Supreme Court of Montana

June 20, 2017

STATE OF MONTANA, Plaintiff and Appellee,
v.
GARY LEE ENZLER, Defendant and Appellant.

          Submitted on Briefs: April 19, 2017

          For Appellant: Chad Wright, Chief Appellate Defender, Koan Mercer, Assistant Appellate Defender, Helena, Montana

          For Appellee: Timothy C. Fox, Montana Attorney General, Tammy K Plubell, Assistant Attorney General, Helena, Montana Leo Gallagher, Lewis and Clark County Attorney, Melissa Broch, Deputy County Attorney, Helena, Montana

          OPINION

          Mike McGrath, Chief Justice

         ¶1 Pursuant to Section I, Paragraph 3(c), Montana Supreme Court Internal Operating Rules, this case is decided by memorandum opinion and shall not be cited and does not serve as precedent. Its case title, cause number, and disposition shall be included in this Court's quarterly list of noncitable cases published in the Pacific Reporter and Montana Reports.

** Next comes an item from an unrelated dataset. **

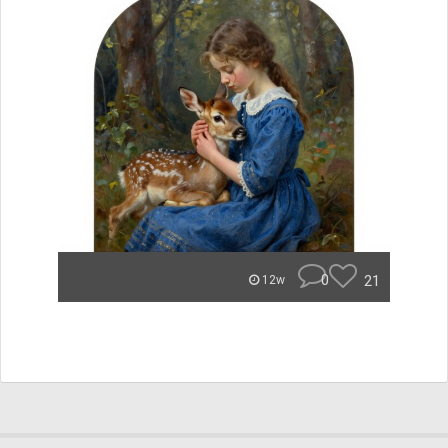
0
21
12w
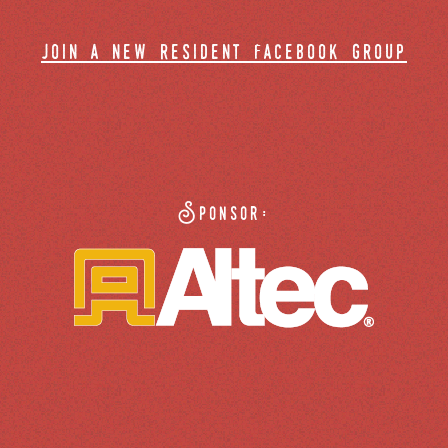
join a new resident facebook group
Sponsor:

         ¶2 Gary Lee Enzler (Enzler) appeals from the denial of his post-sentencing motion to withdraw his guilty plea. We affirm.

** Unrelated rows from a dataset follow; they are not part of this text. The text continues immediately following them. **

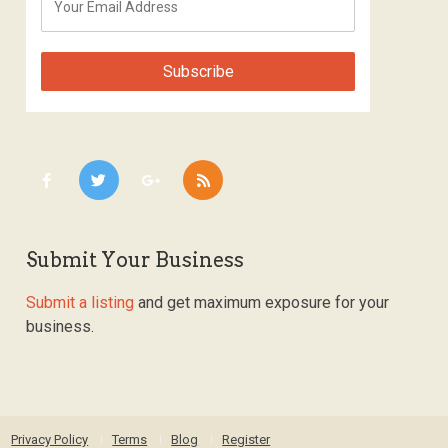
Submit Your Business
Submit a listing
and get maximum exposure for your
business.
Privacy Policy
Terms
Blog
Register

         ¶3 Enzler pled guilty to four counts of felony sexual assault of a minor in 2011. The District Court conducted a colloquy during which Enzler clearly and affirmatively answered questions about the facts of the case and stated he understood the consequences of his plea. The District Court accepted Enzler's guilty plea and ordered a pre-sentence investigation. Dr. Bowman Smelko, psychologist, and Tracy Vaughn, LCPC, conducted separate psychological evaluations of Enzler prior to sentencing. Both Smelko and Vaughn determined Enzler was competent, rational, and understood what he was doing. At the sentencing hearing, the District Court deviated from the plea agreement. It gave Enzler the opportunity to withdraw his guilty plea. After consultation with counsel, Enzler stated he did not wish to withdraw his plea. The District Court sentenced Enzler to forty-five years in the Montana State Prison with twenty-nine years suspended.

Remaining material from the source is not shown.